▶ [Document layout detection data]:
◇ ◇ ◇

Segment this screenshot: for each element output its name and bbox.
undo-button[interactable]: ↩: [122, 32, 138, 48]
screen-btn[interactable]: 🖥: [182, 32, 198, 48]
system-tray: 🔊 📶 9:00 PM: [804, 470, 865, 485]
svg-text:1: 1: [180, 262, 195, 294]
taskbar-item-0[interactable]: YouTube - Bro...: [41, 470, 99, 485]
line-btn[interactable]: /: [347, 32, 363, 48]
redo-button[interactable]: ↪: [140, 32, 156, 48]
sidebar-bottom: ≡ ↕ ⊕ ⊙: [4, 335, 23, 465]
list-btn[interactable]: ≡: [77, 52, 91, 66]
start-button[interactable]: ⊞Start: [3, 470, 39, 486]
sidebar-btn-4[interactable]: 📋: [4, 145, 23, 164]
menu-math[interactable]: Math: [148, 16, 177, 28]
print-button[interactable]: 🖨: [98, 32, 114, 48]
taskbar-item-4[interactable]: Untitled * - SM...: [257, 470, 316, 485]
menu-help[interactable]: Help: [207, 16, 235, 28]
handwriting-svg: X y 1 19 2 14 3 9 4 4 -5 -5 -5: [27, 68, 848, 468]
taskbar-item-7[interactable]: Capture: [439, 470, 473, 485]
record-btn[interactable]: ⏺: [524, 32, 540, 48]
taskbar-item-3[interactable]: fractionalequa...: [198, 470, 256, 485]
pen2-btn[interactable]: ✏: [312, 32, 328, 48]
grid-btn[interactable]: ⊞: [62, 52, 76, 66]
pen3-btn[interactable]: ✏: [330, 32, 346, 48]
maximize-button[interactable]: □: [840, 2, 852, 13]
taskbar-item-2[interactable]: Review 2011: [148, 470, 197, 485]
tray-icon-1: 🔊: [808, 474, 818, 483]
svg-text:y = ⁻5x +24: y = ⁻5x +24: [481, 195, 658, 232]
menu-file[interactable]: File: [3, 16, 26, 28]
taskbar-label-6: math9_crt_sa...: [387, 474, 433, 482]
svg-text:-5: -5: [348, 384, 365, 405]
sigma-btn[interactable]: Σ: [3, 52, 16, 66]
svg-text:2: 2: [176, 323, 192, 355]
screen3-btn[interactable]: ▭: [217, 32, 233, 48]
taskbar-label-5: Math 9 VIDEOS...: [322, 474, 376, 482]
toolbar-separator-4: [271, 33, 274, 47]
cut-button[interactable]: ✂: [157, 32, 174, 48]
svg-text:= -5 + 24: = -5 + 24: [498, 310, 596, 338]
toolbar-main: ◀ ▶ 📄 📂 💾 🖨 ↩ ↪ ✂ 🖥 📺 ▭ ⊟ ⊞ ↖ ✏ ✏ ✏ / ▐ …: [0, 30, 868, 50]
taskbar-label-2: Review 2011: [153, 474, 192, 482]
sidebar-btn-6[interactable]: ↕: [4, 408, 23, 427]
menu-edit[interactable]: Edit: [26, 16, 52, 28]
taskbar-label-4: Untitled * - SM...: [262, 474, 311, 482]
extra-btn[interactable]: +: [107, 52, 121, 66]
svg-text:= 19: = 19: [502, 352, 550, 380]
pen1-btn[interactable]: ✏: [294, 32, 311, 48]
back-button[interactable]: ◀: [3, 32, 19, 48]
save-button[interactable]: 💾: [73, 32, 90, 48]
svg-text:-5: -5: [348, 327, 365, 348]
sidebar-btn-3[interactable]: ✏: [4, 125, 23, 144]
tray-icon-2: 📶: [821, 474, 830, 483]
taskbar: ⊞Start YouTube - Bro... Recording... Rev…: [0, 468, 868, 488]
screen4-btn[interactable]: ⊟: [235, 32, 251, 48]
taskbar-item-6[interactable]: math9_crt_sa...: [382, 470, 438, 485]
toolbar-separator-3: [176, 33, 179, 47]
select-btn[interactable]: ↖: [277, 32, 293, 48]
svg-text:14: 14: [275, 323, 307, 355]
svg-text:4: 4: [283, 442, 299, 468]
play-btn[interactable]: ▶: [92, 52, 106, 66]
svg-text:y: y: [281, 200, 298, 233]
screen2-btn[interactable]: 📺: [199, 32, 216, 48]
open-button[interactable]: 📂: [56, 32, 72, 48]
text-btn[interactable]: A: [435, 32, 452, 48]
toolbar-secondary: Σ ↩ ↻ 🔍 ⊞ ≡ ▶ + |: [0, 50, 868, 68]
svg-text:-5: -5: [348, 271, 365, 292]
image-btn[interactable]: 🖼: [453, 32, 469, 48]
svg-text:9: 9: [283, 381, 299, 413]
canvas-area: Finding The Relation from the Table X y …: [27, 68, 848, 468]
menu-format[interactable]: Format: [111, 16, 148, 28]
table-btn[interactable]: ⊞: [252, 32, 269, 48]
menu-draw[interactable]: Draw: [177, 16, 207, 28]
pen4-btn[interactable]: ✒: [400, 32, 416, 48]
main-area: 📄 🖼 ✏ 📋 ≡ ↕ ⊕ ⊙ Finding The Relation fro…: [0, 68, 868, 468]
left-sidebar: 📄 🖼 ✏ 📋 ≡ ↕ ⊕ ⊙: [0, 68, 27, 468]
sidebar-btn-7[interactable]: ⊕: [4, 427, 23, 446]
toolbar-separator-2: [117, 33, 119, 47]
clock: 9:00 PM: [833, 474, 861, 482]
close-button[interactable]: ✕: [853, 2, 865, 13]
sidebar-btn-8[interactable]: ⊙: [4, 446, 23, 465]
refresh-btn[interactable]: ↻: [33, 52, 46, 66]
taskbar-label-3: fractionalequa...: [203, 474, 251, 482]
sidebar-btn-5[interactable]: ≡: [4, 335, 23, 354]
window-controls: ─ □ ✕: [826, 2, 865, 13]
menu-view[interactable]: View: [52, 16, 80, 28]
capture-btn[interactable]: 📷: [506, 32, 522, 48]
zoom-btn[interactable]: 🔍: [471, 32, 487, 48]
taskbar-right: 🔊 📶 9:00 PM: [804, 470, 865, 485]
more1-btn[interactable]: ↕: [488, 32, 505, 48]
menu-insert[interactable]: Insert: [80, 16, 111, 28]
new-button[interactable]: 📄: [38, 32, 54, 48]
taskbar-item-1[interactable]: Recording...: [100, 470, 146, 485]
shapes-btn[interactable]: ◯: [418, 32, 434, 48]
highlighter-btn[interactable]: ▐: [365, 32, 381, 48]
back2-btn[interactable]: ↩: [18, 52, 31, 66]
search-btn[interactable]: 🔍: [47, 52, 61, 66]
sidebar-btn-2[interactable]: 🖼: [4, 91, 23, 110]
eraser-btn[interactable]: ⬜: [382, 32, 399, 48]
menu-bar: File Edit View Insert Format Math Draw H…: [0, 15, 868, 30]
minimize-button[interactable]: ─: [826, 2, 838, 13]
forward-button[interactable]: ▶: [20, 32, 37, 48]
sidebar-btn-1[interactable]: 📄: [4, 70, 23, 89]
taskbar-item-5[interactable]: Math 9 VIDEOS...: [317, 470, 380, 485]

◇ ◇ ◇

Copy all of the data above, character for character.

▶ [Task output]:
Segment this screenshot: for each element output its name and bbox.
undo-button[interactable]: ↩: [122, 32, 138, 48]
screen-btn[interactable]: 🖥: [182, 32, 198, 48]
system-tray: 🔊 📶 9:00 PM: [804, 470, 865, 485]
svg-text:1: 1: [180, 262, 195, 294]
taskbar-item-0[interactable]: YouTube - Bro...: [41, 470, 99, 485]
line-btn[interactable]: /: [347, 32, 363, 48]
redo-button[interactable]: ↪: [140, 32, 156, 48]
sidebar-bottom: ≡ ↕ ⊕ ⊙: [4, 335, 23, 465]
list-btn[interactable]: ≡: [77, 52, 91, 66]
start-button[interactable]: ⊞Start: [3, 470, 39, 486]
sidebar-btn-4[interactable]: 📋: [4, 145, 23, 164]
menu-math[interactable]: Math: [148, 16, 177, 28]
print-button[interactable]: 🖨: [98, 32, 114, 48]
taskbar-item-4[interactable]: Untitled * - SM...: [257, 470, 316, 485]
menu-help[interactable]: Help: [207, 16, 235, 28]
handwriting-svg: X y 1 19 2 14 3 9 4 4 -5 -5 -5: [27, 68, 848, 468]
taskbar-item-7[interactable]: Capture: [439, 470, 473, 485]
record-btn[interactable]: ⏺: [524, 32, 540, 48]
taskbar-item-3[interactable]: fractionalequa...: [198, 470, 256, 485]
pen2-btn[interactable]: ✏: [312, 32, 328, 48]
grid-btn[interactable]: ⊞: [62, 52, 76, 66]
pen3-btn[interactable]: ✏: [330, 32, 346, 48]
maximize-button[interactable]: □: [840, 2, 852, 13]
taskbar-item-2[interactable]: Review 2011: [148, 470, 197, 485]
tray-icon-1: 🔊: [808, 474, 818, 483]
svg-text:y = ⁻5x +24: y = ⁻5x +24: [481, 195, 658, 232]
menu-file[interactable]: File: [3, 16, 26, 28]
taskbar-label-6: math9_crt_sa...: [387, 474, 433, 482]
svg-text:-5: -5: [348, 384, 365, 405]
sigma-btn[interactable]: Σ: [3, 52, 16, 66]
svg-text:2: 2: [176, 323, 192, 355]
screen3-btn[interactable]: ▭: [217, 32, 233, 48]
taskbar-label-5: Math 9 VIDEOS...: [322, 474, 376, 482]
toolbar-separator-4: [271, 33, 274, 47]
cut-button[interactable]: ✂: [157, 32, 174, 48]
svg-text:= -5 + 24: = -5 + 24: [498, 310, 596, 338]
toolbar-main: ◀ ▶ 📄 📂 💾 🖨 ↩ ↪ ✂ 🖥 📺 ▭ ⊟ ⊞ ↖ ✏ ✏ ✏ / ▐ …: [0, 30, 868, 50]
taskbar-label-2: Review 2011: [153, 474, 192, 482]
sidebar-btn-6[interactable]: ↕: [4, 408, 23, 427]
menu-edit[interactable]: Edit: [26, 16, 52, 28]
taskbar-label-4: Untitled * - SM...: [262, 474, 311, 482]
extra-btn[interactable]: +: [107, 52, 121, 66]
svg-text:= 19: = 19: [502, 352, 550, 380]
pen1-btn[interactable]: ✏: [294, 32, 311, 48]
back-button[interactable]: ◀: [3, 32, 19, 48]
save-button[interactable]: 💾: [73, 32, 90, 48]
svg-text:-5: -5: [348, 327, 365, 348]
sidebar-btn-3[interactable]: ✏: [4, 125, 23, 144]
tray-icon-2: 📶: [821, 474, 830, 483]
taskbar: ⊞Start YouTube - Bro... Recording... Rev…: [0, 468, 868, 488]
screen4-btn[interactable]: ⊟: [235, 32, 251, 48]
taskbar-item-6[interactable]: math9_crt_sa...: [382, 470, 438, 485]
toolbar-separator-3: [176, 33, 179, 47]
select-btn[interactable]: ↖: [277, 32, 293, 48]
svg-text:14: 14: [275, 323, 307, 355]
svg-text:4: 4: [283, 442, 299, 468]
play-btn[interactable]: ▶: [92, 52, 106, 66]
svg-text:y: y: [281, 200, 298, 233]
screen2-btn[interactable]: 📺: [199, 32, 216, 48]
open-button[interactable]: 📂: [56, 32, 72, 48]
text-btn[interactable]: A: [435, 32, 452, 48]
toolbar-secondary: Σ ↩ ↻ 🔍 ⊞ ≡ ▶ + |: [0, 50, 868, 68]
svg-text:-5: -5: [348, 271, 365, 292]
image-btn[interactable]: 🖼: [453, 32, 469, 48]
svg-text:9: 9: [283, 381, 299, 413]
canvas-area: Finding The Relation from the Table X y …: [27, 68, 848, 468]
menu-format[interactable]: Format: [111, 16, 148, 28]
table-btn[interactable]: ⊞: [252, 32, 269, 48]
menu-draw[interactable]: Draw: [177, 16, 207, 28]
pen4-btn[interactable]: ✒: [400, 32, 416, 48]
main-area: 📄 🖼 ✏ 📋 ≡ ↕ ⊕ ⊙ Finding The Relation fro…: [0, 68, 868, 468]
left-sidebar: 📄 🖼 ✏ 📋 ≡ ↕ ⊕ ⊙: [0, 68, 27, 468]
sidebar-btn-7[interactable]: ⊕: [4, 427, 23, 446]
toolbar-separator-2: [117, 33, 119, 47]
clock: 9:00 PM: [833, 474, 861, 482]
close-button[interactable]: ✕: [853, 2, 865, 13]
sidebar-btn-8[interactable]: ⊙: [4, 446, 23, 465]
refresh-btn[interactable]: ↻: [33, 52, 46, 66]
taskbar-label-3: fractionalequa...: [203, 474, 251, 482]
sidebar-btn-5[interactable]: ≡: [4, 335, 23, 354]
window-controls: ─ □ ✕: [826, 2, 865, 13]
menu-view[interactable]: View: [52, 16, 80, 28]
capture-btn[interactable]: 📷: [506, 32, 522, 48]
zoom-btn[interactable]: 🔍: [471, 32, 487, 48]
taskbar-right: 🔊 📶 9:00 PM: [804, 470, 865, 485]
more1-btn[interactable]: ↕: [488, 32, 505, 48]
menu-insert[interactable]: Insert: [80, 16, 111, 28]
new-button[interactable]: 📄: [38, 32, 54, 48]
taskbar-item-1[interactable]: Recording...: [100, 470, 146, 485]
shapes-btn[interactable]: ◯: [418, 32, 434, 48]
highlighter-btn[interactable]: ▐: [365, 32, 381, 48]
back2-btn[interactable]: ↩: [18, 52, 31, 66]
search-btn[interactable]: 🔍: [47, 52, 61, 66]
sidebar-btn-2[interactable]: 🖼: [4, 91, 23, 110]
eraser-btn[interactable]: ⬜: [382, 32, 399, 48]
menu-bar: File Edit View Insert Format Math Draw H…: [0, 15, 868, 30]
minimize-button[interactable]: ─: [826, 2, 838, 13]
forward-button[interactable]: ▶: [20, 32, 37, 48]
sidebar-btn-1[interactable]: 📄: [4, 70, 23, 89]
taskbar-item-5[interactable]: Math 9 VIDEOS...: [317, 470, 380, 485]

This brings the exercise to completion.